Discussion
Focal nodular hyperplasia (FNH) of the liver
is a regenerative lesion composed of
benign-appearing hepatocytes and Kupffer cells
occuring in a liver that is otherwise
histologically normal. The lesion is
supplied by large arteries accompanied by
fibrous stroma containing ductules. The stroma
is usually prominent, forming a central stellate
scar. Current theory is that FNH is either a
congenital or a acquired anomaly of the
arterial supply leading to focal hyperfusion
of the liver parenchyma. The lesion is usually
asymptomatic and has a marked female
preponderance. Complications such as
hemorrhage, rupture, or malignant
transformation are uncommon in this lesion.
Surgery, therefore, is not recommended for
asymptomatic patients with FNH.
The diagnosis of FNH is usually made
by contrast-enhanced spiral CT or MR imaging.
On CT images, the lesion is usualy isodense to
the liver in the precontrast scan, in which
a central hypoattenuating area can be seen.
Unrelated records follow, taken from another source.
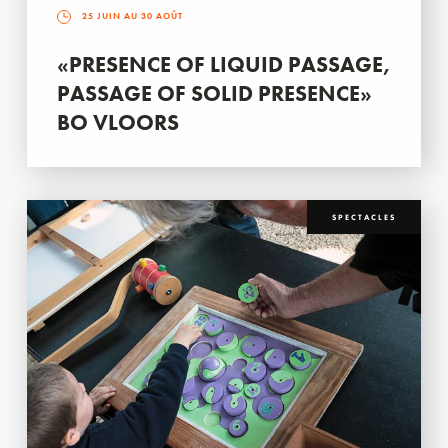
25 JUIN AU 30 AOÛT
«PRESENCE OF LIQUID PASSAGE,
PASSAGE OF SOLID PRESENCE»
BO VLOORS
SPECTACLES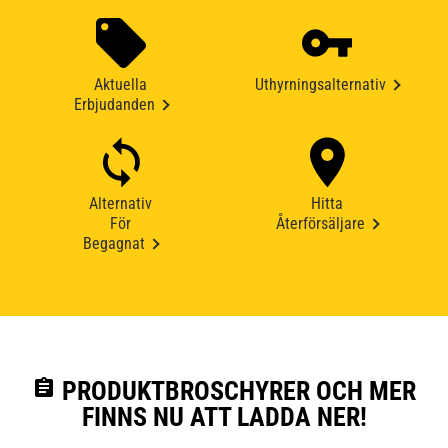
Aktuella
Uthyrningsalternativ
Erbjudanden
Alternativ
Hitta
För
Återförsäljare
Begagnat
assignment
PRODUKTBROSCHYRER OCH MER
FINNS NU ATT LADDA NER!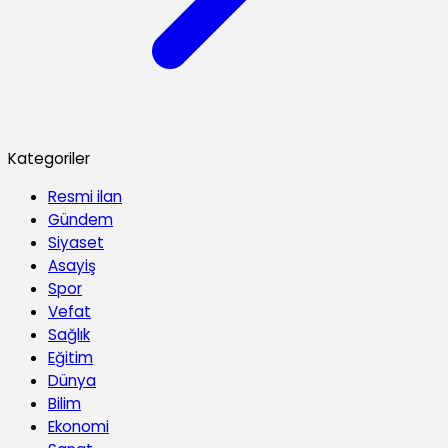
Kategoriler
Resmi ilan
Gündem
Siyaset
Asayiş
Spor
Vefat
Sağlık
Eğitim
Dünya
Bilim
Ekonomi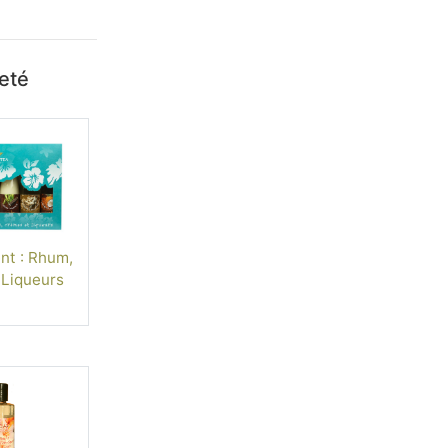
heté
nt : Rhum,
Liqueurs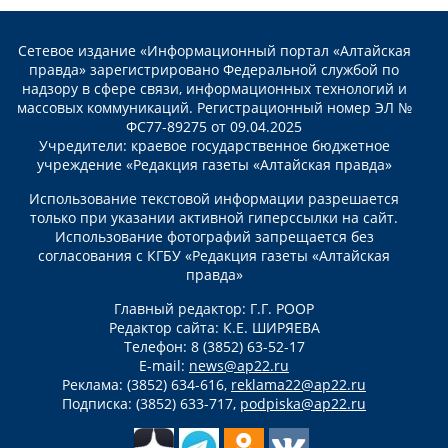
Сетевое издание «Информационный портал «Алтайская
правда» зарегистрировано Федеральной службой по
надзору в сфере связи, информационных технологий и
массовых коммуникаций. Регистрационный номер ЭЛ №
ФС77-89275 от 09.04.2025
Учредители: краевое государственное бюджетное
учреждение «Редакция газеты «Алтайская правда»
Использование текстовой информации разрешается
только при указании активной гиперссылки на сайт.
Использование фотографий запрещается без
согласования с КГБУ «Редакция газеты «Алтайская
правда»
Главный редактор: Г.Г. РООР
Редактор сайта: К.Е. ШИРЯЕВА
Телефон: 8 (3852) 63-52-17
E-mail:
news@ap22.ru
Реклама: (3852) 634-616,
reklama22@ap22.ru
Подписка: (3852) 633-717,
podpiska@ap22.ru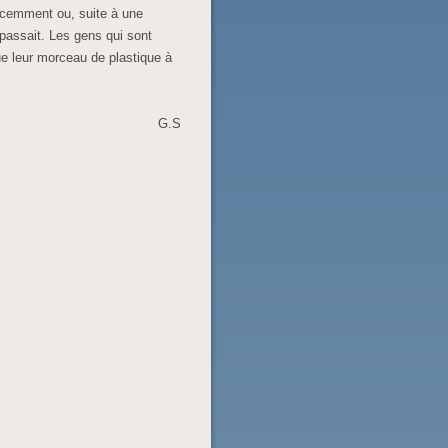
récemment ou, suite à une
passait. Les gens qui sont
ue leur morceau de plastique à
G.S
It shows a clear-cut enhancement in the arterial
phase (usually sparing the central scar), with
rapid wash-out in the portal venous phase and
with enhancement of the central stellate scar.
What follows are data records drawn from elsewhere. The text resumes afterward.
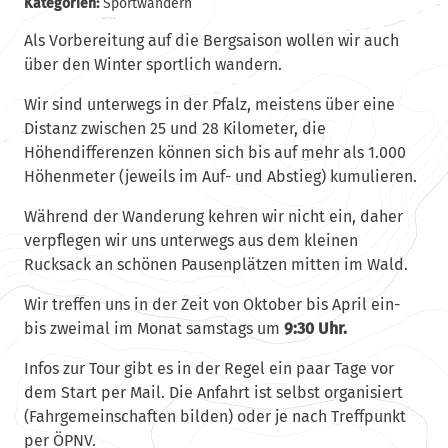
Kategorien:
Sportwandern
Als Vorbereitung auf die Bergsaison wollen wir auch
über den Winter sportlich wandern.
Wir sind unterwegs in der Pfalz, meistens über eine
Distanz zwischen 25 und 28 Kilometer, die
Höhendifferenzen können sich bis auf mehr als 1.000
Höhenmeter (jeweils im Auf- und Abstieg) kumulieren.
Während der Wanderung kehren wir nicht ein, daher
verpflegen wir uns unterwegs aus dem kleinen
Rucksack an schönen Pausenplätzen mitten im Wald.
Wir treffen uns in der Zeit von Oktober bis April ein-
bis zweimal im Monat samstags um
9:30 Uhr.
Infos zur Tour gibt es in der Regel ein paar Tage vor
dem Start per Mail. Die Anfahrt ist selbst organisiert
(Fahrgemeinschaften bilden) oder je nach Treffpunkt
per ÖPNV.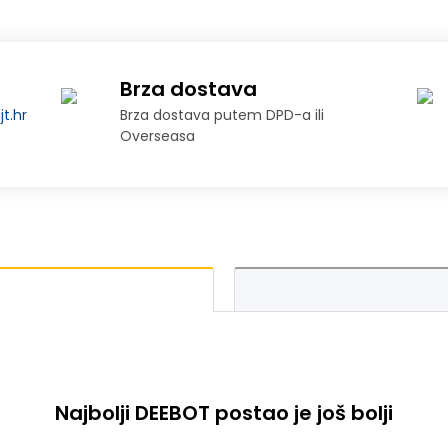
Brza dostava
t.hr
Brza dostava putem DPD-a ili
Overseasa
Najbolji DEEBOT postao je još bolji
At MR imaging, FNH generally appears
isointense to liver parenchyma both on
T1-weighted and T2-weighted images.
The central scar and the radiating
fibrous stroma, however, appear hypointense
on T1-weighted images and hyperintense on
T2-weighted images. After administration
of gadolinium chelates, the features resemble
those seen on spiral CT.
In our case, the lesion did not show these
typical features on spiral CT and MR images
(Figs 1, 2).
Color and power Doppler US may show
suggestive features for FNH, when intratumoral
vessels with an arterial Doppler spectrum,
radiating from the center to the periphery of
the lesion are seen. In our case, however,
power Doppler US study showed no
intratumoral blood flow signals (Fig 3 a).
Contrast-enhanced harmonic power Doppler
US was therefore performed, along with
a time-intensity analisys of contrast
enhancement.
Contrast enhanced harmonic power Doppler
US enabled a precise delineation of
the vascular architecture of the lesion,
allowing the detection of small-sized
arteries which originated from a
central large vessel, and radiated to the
periphery of the lesion (Fig 3 b, c).
Time-intensity analysis of lesion
enhancement curve demonstrated a rapid peak
of contrast enhancement followed by a rapid
decrease, confirming the hypervascular
nature of the lesion (Fig 3 d).
These features, in view of the clinical
context of the patient, suggested the diagnosis of
FNH, which was confirmed by histologic biopsy.